▶ **Prompt**:
Your answer should consist solely of the lines from the one containing "Value for money" through the end of the entries below, duplicated exactly.

▶ **Given data**:
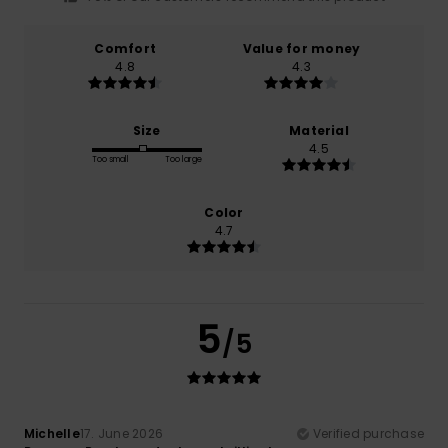
Comfort
Value for money
4.8
4.3
Size
Material
4.5
Too small
Too large
Color
4.7
5
/5
Michelle
17. June 2026
Verified purchase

▶ **Worked solution**:
Value for money
4.8
4.3
Size
Material
4.5
Too small
Too large
Color
4.7
5
/5
Michelle
17. June 2026
Verified purchase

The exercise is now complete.